Courtesy of Scott Olsen

The decision last month by the National Labor Relations Board to order union elections in nine of Yale’s academic departments put one long-running legal dispute to rest — but it may also have paved the way for another.

In the decision, NLRB Regional Director John Walsh did not clarify whether masters and professional students in the nine departments — a group that will be eligible to vote in six of the nine departmental elections — will have their votes counted, setting up a potential eligibility dispute much like the one that has prolonged the ongoing union election process at Harvard.

“We know from situations at other universities that determining who is eligible to vote in these kinds of elections can be quite conflictual,” University President Peter Salovey told the News last week. “It is not a straightforward question.”

Only students who are currently teaching in the nine departments — including Ph.D. students based in those departments, Ph.D. students based in other departments and masters and professional students — will be allowed to vote in the departmental elections this spring, although the exact dates have not been announced. But according to the NLRB decision, the master’s and professional students will vote under challenge, meaning that their eligibility may not be determined until after the elections.

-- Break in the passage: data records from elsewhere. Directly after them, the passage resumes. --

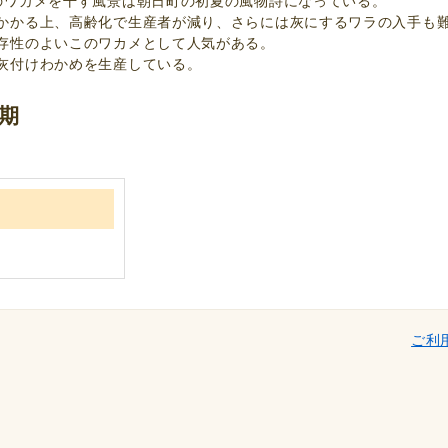
ワカメを干す風景は朝日町の初夏の風物詩になっている。
かかる上、高齢化で生産者が減り、さらには灰にするワラの入手も
存性のよいこのワカメとして人気がある。
灰付けわかめを生産している。
期
ご利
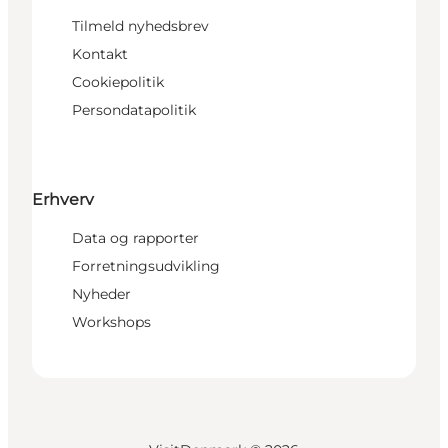
Tilmeld nyhedsbrev
Kontakt
Cookiepolitik
Persondatapolitik
Erhverv
Data og rapporter
Forretningsudvikling
Nyheder
Workshops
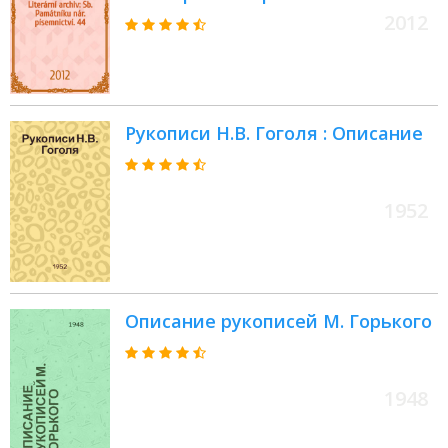
2012
Рукописи Н.В. Гоголя : Описание
1952
Описание рукописей М. Горького
1948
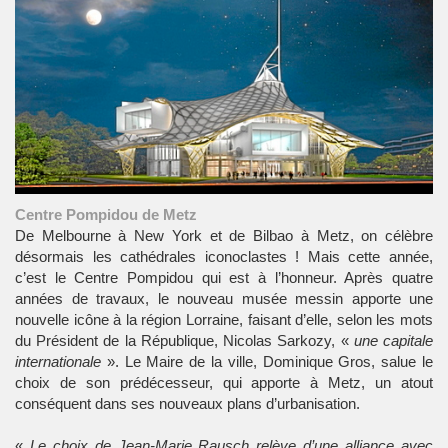
Centre Pompidou de Metz
De Melbourne à New York et de Bilbao à
Metz
, on célèbre
désormais les cathédrales iconoclastes ! Mais cette année,
c’est le
Centre Pompidou
qui est à l’honneur. Après quatre
années de travaux, le nouveau musée messin apporte une
nouvelle icône à la
région Lorraine
, faisant d’elle, selon les mots
du Président de la République,
Nicolas Sarkozy
, «
une capitale
internationale
». Le Maire de la ville, Dominique Gros, salue le
choix de son prédécesseur, qui apporte à Metz, un atout
conséquent dans ses nouveaux plans d’urbanisation.
«
Le choix de Jean-Marie Rausch relève d’une alliance avec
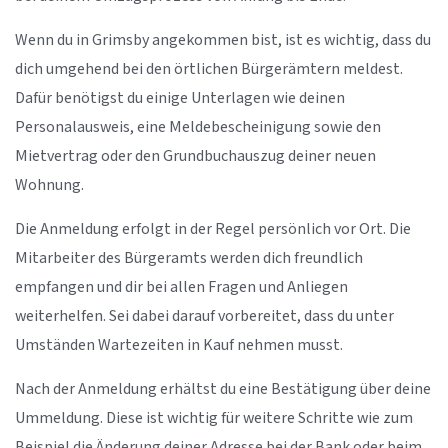
Wenn du in Grimsby angekommen bist, ist es wichtig, dass du
dich umgehend bei den örtlichen Bürgerämtern meldest.
Dafür benötigst du einige Unterlagen wie deinen
Personalausweis, eine Meldebescheinigung sowie den
Mietvertrag oder den Grundbuchauszug deiner neuen
Wohnung.
Die Anmeldung erfolgt in der Regel persönlich vor Ort. Die
Mitarbeiter des Bürgeramts werden dich freundlich
empfangen und dir bei allen Fragen und Anliegen
weiterhelfen. Sei dabei darauf vorbereitet, dass du unter
Umständen Wartezeiten in Kauf nehmen musst.
Nach der Anmeldung erhältst du eine Bestätigung über deine
Ummeldung. Diese ist wichtig für weitere Schritte wie zum
Beispiel die Änderung deiner Adresse bei der Bank oder beim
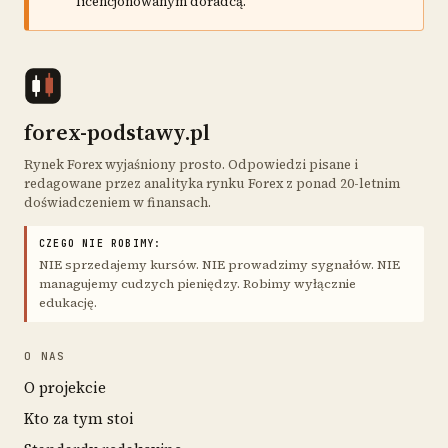
licencjonowanym doradcą.
forex-podstawy.pl
Rynek Forex wyjaśniony prosto. Odpowiedzi pisane i
redagowane przez analityka rynku Forex z ponad 20-letnim
doświadczeniem w finansach.
CZEGO NIE ROBIMY:
NIE sprzedajemy kursów. NIE prowadzimy sygnałów. NIE
managujemy cudzych pieniędzy. Robimy wyłącznie
edukację.
O NAS
O projekcie
Kto za tym stoi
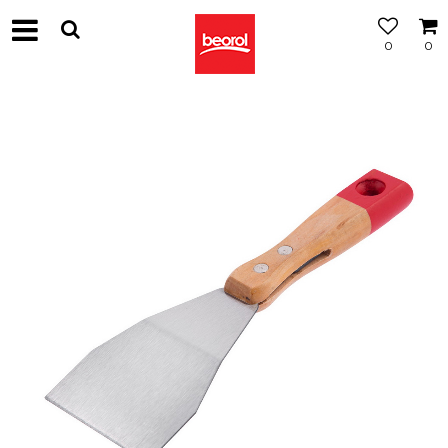
0
0
МОЖНОСТ
ЗА
БЕСПЛАТНА
ИСПОРАКА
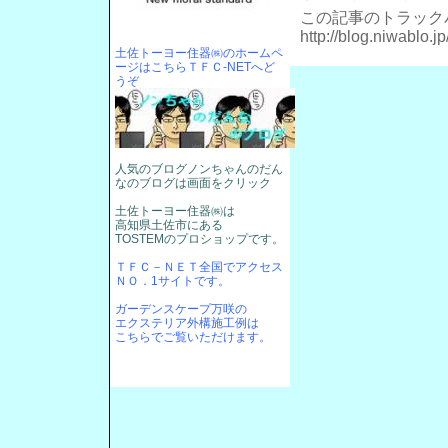
この記事のトラックバッ
http://blog.niwablo.
土佐トーヨー住器㈱のホームペ
ージはこちらＴＦＣ-NETへど
うぞ
人気のブログノンちゃんのだん
なのブログは画面をクリック
土佐トーヨー住器㈱は
高知県土佐市にある
TOSTEMのプロショップです。
ＴＦＣ－ＮＥＴ全国でアクセス
ＮＯ．1サイトです。
ガーデンスケープ万咲の
エクステリア外構施工例は
こちらでご覧いただけます。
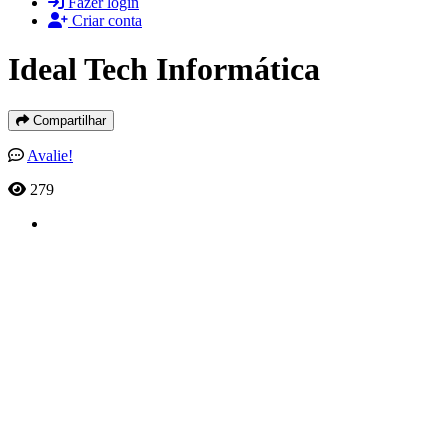
Fazer login
Criar conta
Ideal Tech Informática
Compartilhar
Avalie!
279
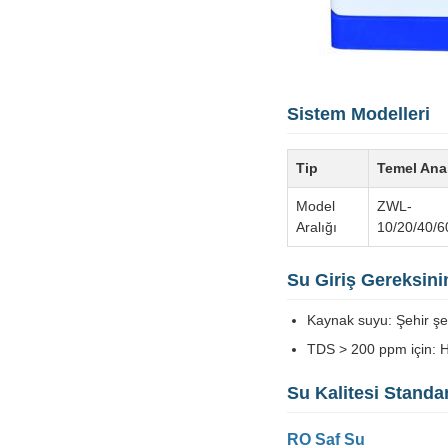
Sistem Modelleri
Tip
Temel Anal
Model
ZWL-
Aralığı
10/20/40/6
Su Giriş Gereksini
Kaynak suyu: Şehir şe
TDS > 200 ppm için: Ha
Su Kalitesi Standar
RO Saf Su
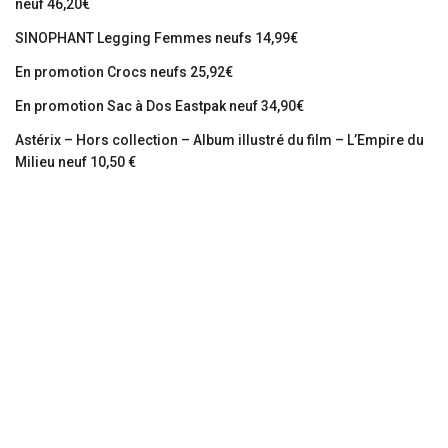
neuf 46,20€
SINOPHANT Legging Femmes neufs 14,99€
En promotion Crocs neufs 25,92€
En promotion Sac à Dos Eastpak neuf 34,90€
Astérix – Hors collection – Album illustré du film – L’Empire du
Milieu neuf 10,50 €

According to Graduate School Associate Dean Pamela Schirmeister, six of the nine departments will have non-Ph.D. voters, with the highest concentrations in East Asian Languages and Literatures and Political Science.

“We’re still talking about 20 percent of the voters who are not Ph.D. students in any department, and a higher percentage who are not Ph.D. students in the voting departments,” Schirmeister said.

Stanford law professor and former NLRB Chairman William Gould said the NLRB’s Local 33 ruling did not resolve the eligibility of masters and professional students because doing so would be time-consuming and might delay the elections.

“What the board will often do is once the vote comes in, then they will see what the margin of victory or defeat for the union is, and whether the challenges would affect that outcome,” Gould said.

If the number of challenged ballots proved greater than the margin deciding one of the elections, the NLRB would have to determine whether each individual master’s and professional student was eligible to vote, he said.

And as the election process at Harvard has demonstrated, high-stakes disputes over voter eligibility can drag on for months.

In November, the Harvard Graduate Student Union-United Auto Workers became the first graduate student union to hold an election since the August decision. But at the moment, Harvard and the HGSU-UAW are mired in legal disputes over the eligibility of more than 300 voters, enough to swing the result of the schoolwide election. The 300 voters include graduate students who are not currently on Harvard’s payroll but have taught in the past — a group that is ineligible to vote under the terms of the Local 33 elections. An NLRB hearing on the matter is scheduled for Feb. 21.

The legal delays at Harvard have hardened the resolve of HGSU-UAW opponents. In December, Jae Hyeon Lee, a Harvard graduate student who has led the opposition to HGSU-UAW, told the News that the delays reinforced his concerns about the union’s ability to resolve conflicts.

And already at Yale, the eligibility rules outlined in the NLRB decision have generated outrage from union opponents, who argue that every student in the nine departments should be allowed to vote.

Still, in an interview, Gould defended the NLRB’s eligibility rules, saying it would be “impossible to speculate” about whether certain ineligible students in the nine departments might teach in the future.

“There would be no way that you could address that in an evidentiary hearing,” Gould said.

After Local 33 filed for departmental elections in August, just a few days after the landmark NLRB ruling, Yale contested that strategy in labor court, putting the union effort on hold for the rest of the semester. But the decision in January, based on a controversial labor board precedent, means that Local 33 will hold departmental labor elections this spring.

Any subsequent legal delays would play into the hands of Yale’s lawyers, who are currently considering whether to file an appeal against the NLRB decision. With President Donald Trump in the White House, the membership of the NLRB is likely to change dramatically in the coming years, putting the board’s August decision on “the endangered species list,” according to Duke labor expert Dan Bowling.

Local 33 Chair Aaron Greenberg GRD ’18 said he does not anticipate similar delays to the ones at Harvard. But Elizabeth Mo GRD ’18 — one of the leaders of the anti-Local 33 group GASO, a pun on the former incarnation of the union, the Graduate Employees and Students Organization — said she can foresee a prolonged legal fight over eligibility, and that it would not be in the best interests of graduate students.

“Everything else is on hold while the delays are worked out, including things like child care,” Mo said. “That’s the part that would be most frustrating.”

Last semester, Yale was expected to announce new child care subsidies to support student parents in the Graduate School of Arts and Sciences. But the University froze that initiative after Local 33 filed for elections, fearing that the announcement of new benefits could provoke an unfair labor practice charge.

The Local 33 precursor GESO was founded in 1990.